O HS-SPME é o modo mais utilizado por várias razões, sendo a principal a falta de contacto com a amostra, o que reduz a influência da matriz e impede a decomposição ou contaminação do revestimento da fibra (201). Além disso, o tempo necessário para atingir o equilíbrio entre o analito na fase gasosa da amostra e a fase estacionária é menor do que para amostras aquosas, sendo por estas razões recomendado para compostos com alta volatilidade (197). Vários revestimentos estão disponíveis, sendo que a sua escolha deve ter em conta a estrutura química dos compostos alvo.

A selecção cuidadosa da polaridade e da espessura do revestimento permite a extracção de compostos diferentes; no entanto, há outras variáveis igualmente importantes a ter em conta, nomeadamente a agitação, a temperatura, o pH que muitas vezes se faz para ajudar a libertação de alguns compostos (199).
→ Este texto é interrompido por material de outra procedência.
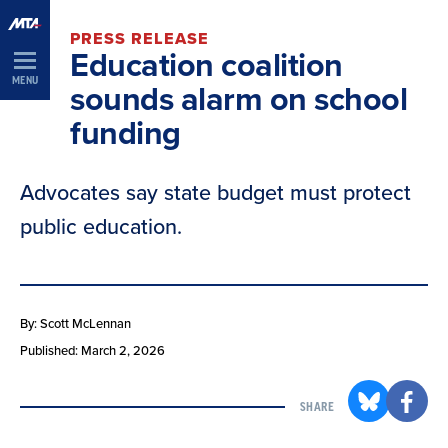
Skip
PRESS RELEASE
Navigation
Education coalition
MENU
sounds alarm on school
funding
Advocates say state budget must protect
public education.
By: Scott McLennan
Published: March 2, 2026
SHARE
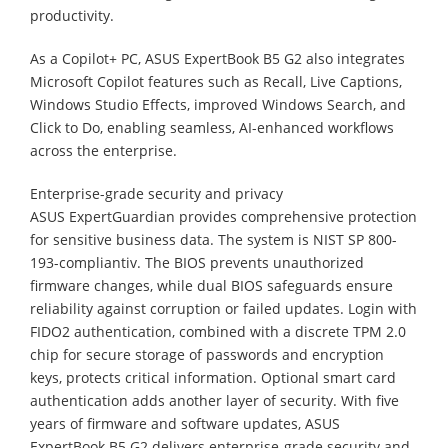
productivity.
As a Copilot+ PC, ASUS ExpertBook B5 G2 also integrates
Microsoft Copilot features such as Recall, Live Captions,
Windows Studio Effects, improved Windows Search, and
Click to Do, enabling seamless, AI-enhanced workflows
across the enterprise.
Enterprise-grade security and privacy
ASUS ExpertGuardian provides comprehensive protection
for sensitive business data. The system is NIST SP 800-
193-compliantiv. The BIOS prevents unauthorized
firmware changes, while dual BIOS safeguards ensure
reliability against corruption or failed updates. Login with
FIDO2 authentication, combined with a discrete TPM 2.0
chip for secure storage of passwords and encryption
keys, protects critical information. Optional smart card
authentication adds another layer of security. With five
years of firmware and software updates, ASUS
ExpertBook B5 G2 delivers enterprise-grade security and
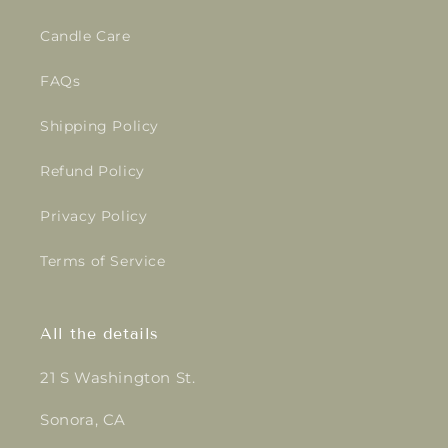
Candle Care
FAQs
Shipping Policy
Refund Policy
Privacy Policy
Terms of Service
All the details
21 S Washington St.
Sonora, CA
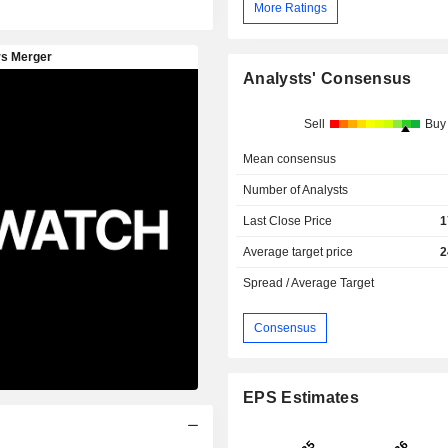
More Ratings
Analysts' Consensus
Sell
Buy
Mean consensus
Number of Analysts
Last Close Price
1
Average target price
2
Spread / Average Target
Consensus
EPS Estimates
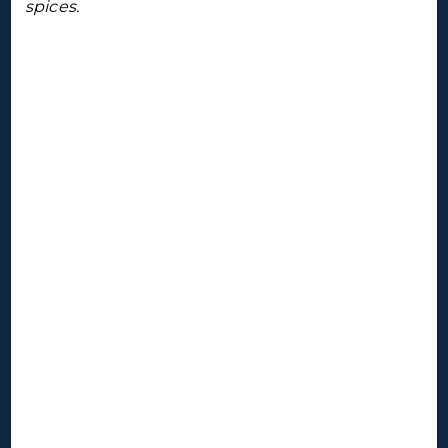
spices.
No estudo de sistemas biológicos, como, por exemplo, o sistema insecto-planta, a SPME constitui uma das técnicas de eleição. O HS-SPME é a técnica mais usada pelo facto de não existir contacto entre a amostra e a fibra, tornando possível a análise de amostras in vivo, como aconteceu nos trabalhos desenvolvidos nesta tese. Para a detecção destes compostos em sistemas vivos, as questões técnicas devem ser cuidadosamente controladas, tendo sempre como objectivo primordial minimizar os níveis de stress dos organismos, reduzindo assim a interferência desse factor nos resultados (202), como foi já dito.